Turkey will impose a further 40% tariff on imported vehicles from China to prevent possible worsening of its balance of trade and safeguard local car manufacturers, the ministry of commerce said on Saturday.
China is currently facing increased trade pressures across the globe due to the increase in its exports of electric cars, which are allegedly heavily subsidized by Beijing to prop up its ailing economy. The European commission is expected to decide next week whether to initiate provisional additional duties or not.
According to a decree published in Turkey’s Official Gazette, the new additional duty will be $7,000 per vehicle at least, starting from July 7.
The trade ministry states that this is one of several measures that have been put into place as part of an effort to revitalize and shore up domestic production through increased competition for conventional and hybrid passenger vehicle imports from China.
The ministerial statement also said that it considered current account deficit targets and attempts aimed at encouraging domestic investment and production when taking the decision about imposition of additional duties.
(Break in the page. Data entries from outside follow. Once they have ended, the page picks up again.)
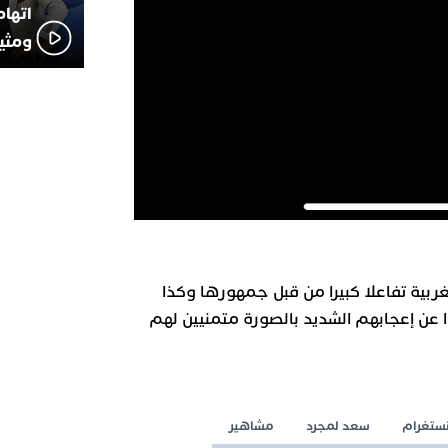
اتهام
ومثير
بية تفاعلا كبيرا من قبل جمهورها وكذا
وا عن إعجابهم الشديد بالصورة متمنيين لهم
نستغرام
سعد لمجرد
مشاهير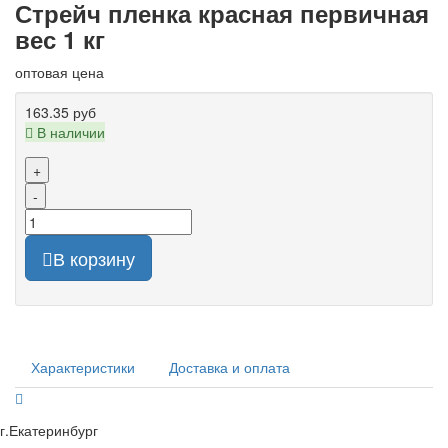
Стрейч пленка красная первичная
вес 1 кг
оптовая цена
163.35 руб
В наличии
+
-
В корзину
Характеристики
Доставка и оплата
г.Екатеринбург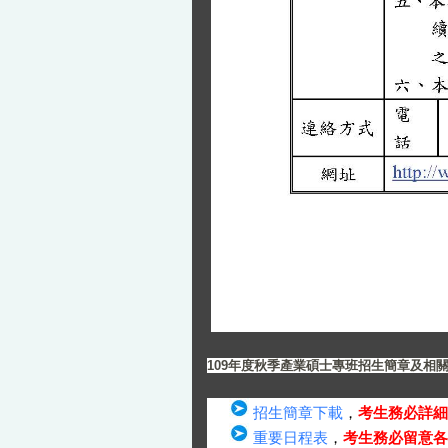
109年度秋季產業碩士專班招生簡章及相
招生簡章下載
，
考生務必詳細
重要日程表
，
考生務必留意各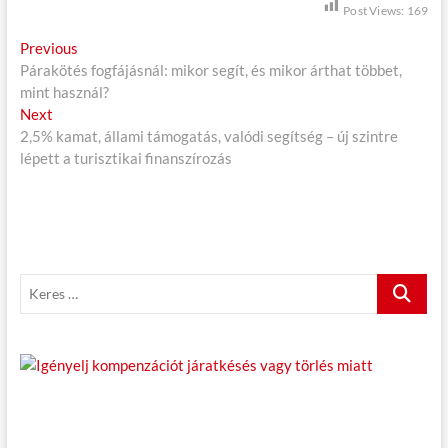
Post Views:
169
B
Previous
P
Párakötés fogfájásnál: mikor segít, és mikor árthat többet,
r
e
mint használ?
e
j
Next
N
v
2,5% kamat, állami támogatás, valódi segítség – új szintre
e
i
e
lépett a turisztikai finanszírozás
x
o
g
t
u
p
s
y
o
p
z
s
o
é
t
s
K
:
t
s
e
:
r
n
e
a
s
…
v
i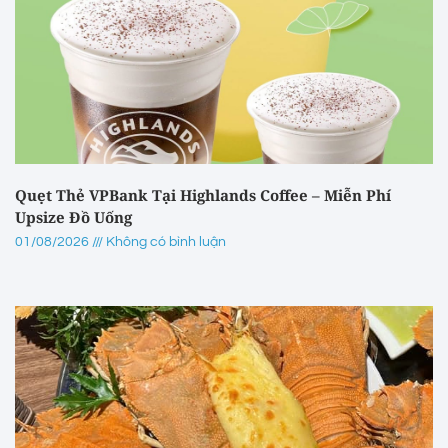
Quẹt Thẻ VPBank Tại Highlands Coffee – Miễn Phí
Upsize Đồ Uống
01/08/2026
Không có bình luận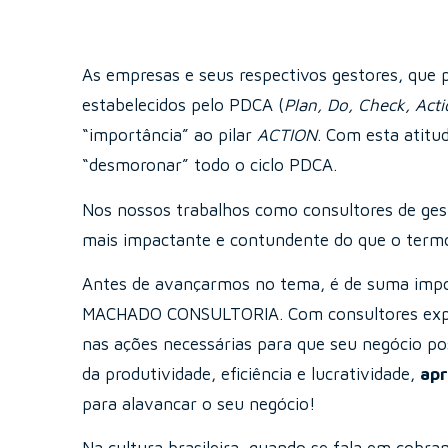
As empresas e seus respectivos gestores, que 
estabelecidos pelo PDCA (
Plan, Do, Check, Act
“importância” ao pilar
ACTION
. Com esta atit
“desmoronar” todo o ciclo PDCA.
Nos nossos trabalhos como consultores de ge
mais impactante e contundente do que o term
Antes de avançarmos no tema, é de suma impor
MACHADO CONSULTORIA. Com consultores experi
nas ações necessárias para que seu negócio po
da produtividade, eficiência e lucratividade,
apr
para alavancar o seu negócio!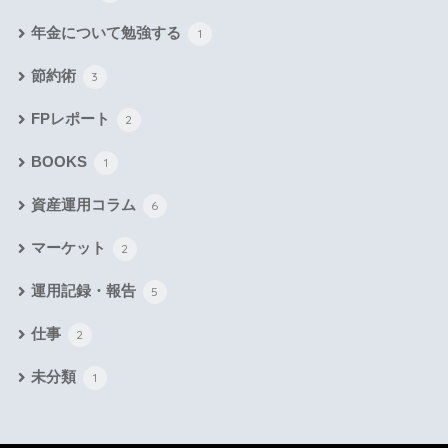
年金について勉強する
1
節約術
3
FPレポート
2
BOOKS
1
資産運用コラム
6
マーケット
2
運用記録・報告
5
仕事
2
未分類
1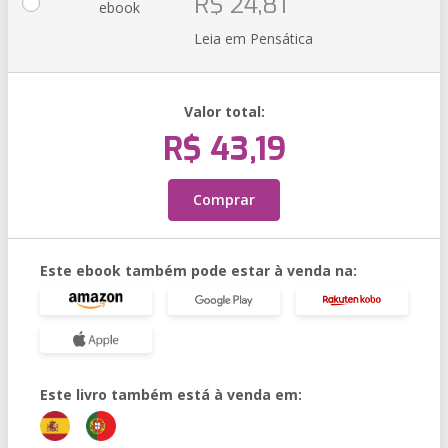
R$ 24,81
ebook
Leia em Pensática
Valor total:
R$ 43,19
Comprar
Este ebook também pode estar à venda na:
Este livro também está à venda em: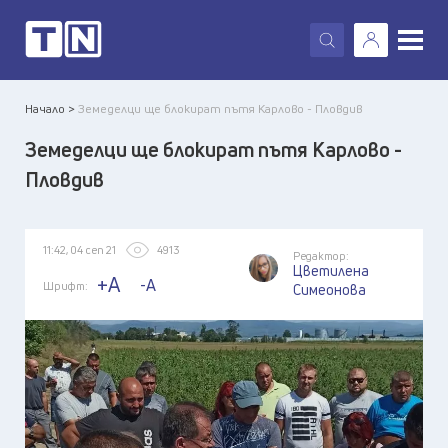
X
Начало >
Земеделци ще блокират пътя Карлово - Пловдив
Земеделци ще блокират пътя Карлово -
Пловдив
11:42, 04 сеп 21
4913
Редактор:
Цветилена
+A
-A
Шрифт:
Симеонова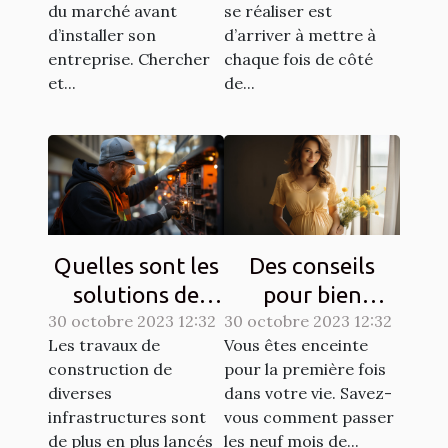
du marché avant
se réaliser est
d’installer son
d’arriver à mettre à
entreprise. Chercher
chaque fois de côté
et...
de...
Quelles sont les
Des conseils
solutions de
pour bien
30 octobre 2023 12:32
sécurisation
30 octobre 2023 12:32
entretenir une
Les travaux de
Vous êtes enceinte
d’un chantier ?
grossesse ?
construction de
pour la première fois
diverses
dans votre vie. Savez-
infrastructures sont
vous comment passer
de plus en plus lancés
les neuf mois de...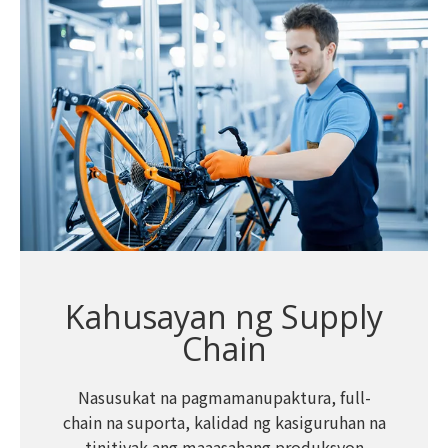
Kahusayan ng Supply
Chain
Nasusukat na pagmamanupaktura, full-
chain na suporta, kalidad ng kasiguruhan na
tinitiyak ang maaasahang produksyon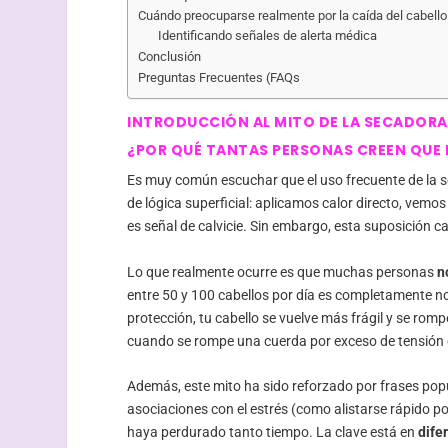
Cuándo preocuparse realmente por la caída del cabello
Identificando señales de alerta médica
Conclusión
Preguntas Frecuentes (FAQs
INTRODUCCIÓN AL MITO DE LA SECADORA 
¿POR QUÉ TANTAS PERSONAS CREEN QUE 
Es muy común escuchar que el uso frecuente de la se
de lógica superficial: aplicamos calor directo, vemo
es señal de calvicie. Sin embargo, esta suposición ca
Lo que realmente ocurre es que muchas personas
n
entre 50 y 100 cabellos por día es completamente n
protección, tu cabello se vuelve más frágil y se romp
cuando se rompe una cuerda por exceso de tensión o
Además, este mito ha sido reforzado por frases pop
asociaciones con el estrés (como alistarse rápido po
haya perdurado tanto tiempo. La clave está en
dife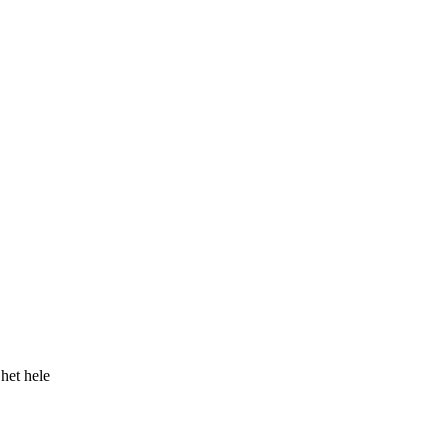
het hele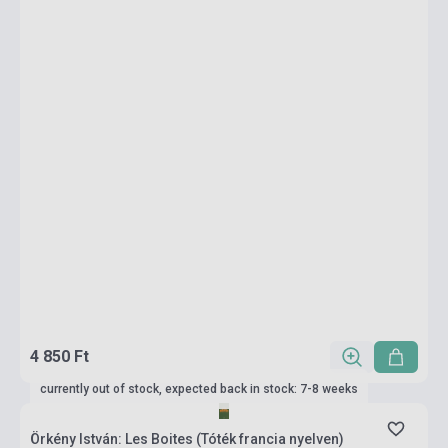
4 850 Ft
currently out of stock, expected back in stock: 7-8 weeks
Örkény István: Les Boites (Tóték francia nyelven)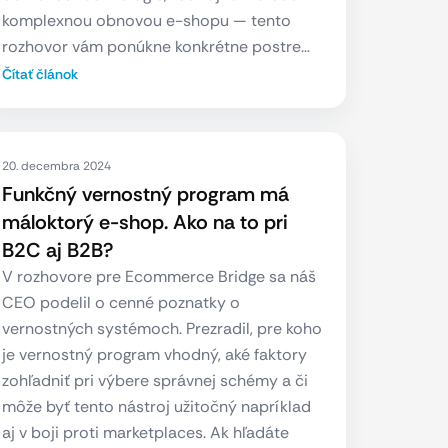
komplexnou obnovou e-shopu — tento
rozhovor vám ponúkne konkrétne postre…
Čítať článok
20. decembra 2024
Funkčný vernostný program má
máloktorý e-shop. Ako na to pri
B2C aj B2B?
V rozhovore pre Ecommerce Bridge sa náš
CEO podelil o cenné poznatky o
vernostných systémoch. Prezradil, pre koho
je vernostný program vhodný, aké faktory
zohľadniť pri výbere správnej schémy a či
môže byť tento nástroj užitočný napríklad
aj v boji proti marketplaces. Ak hľadáte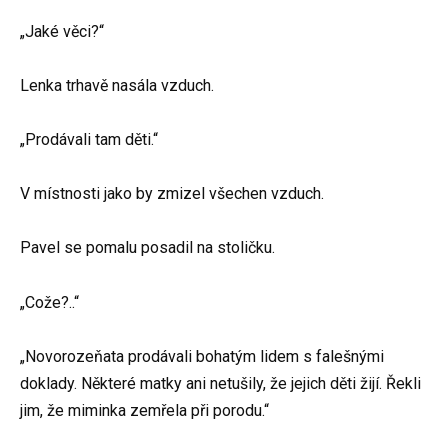
„Jaké věci?“
Lenka trhavě nasála vzduch.
„Prodávali tam děti.“
V místnosti jako by zmizel všechen vzduch.
Pavel se pomalu posadil na stoličku.
„Cože?..“
„Novorozeňata prodávali bohatým lidem s falešnými
doklady. Některé matky ani netušily, že jejich děti žijí. Řekli
jim, že miminka zemřela při porodu.“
It added that if the calculated 40% tariff, which would amount up from price is anything lower than $7000 then thus minimum rate will be applied since it should be at least $7000.
By imposing extra tariffs on Chinese EVs in 2023, Turkey also imposed some rules about EV maintenance and service provision there after all these years.
The government wants more production and export aimed at reducing chronic current account deficit of $45.2 billion recorded last year.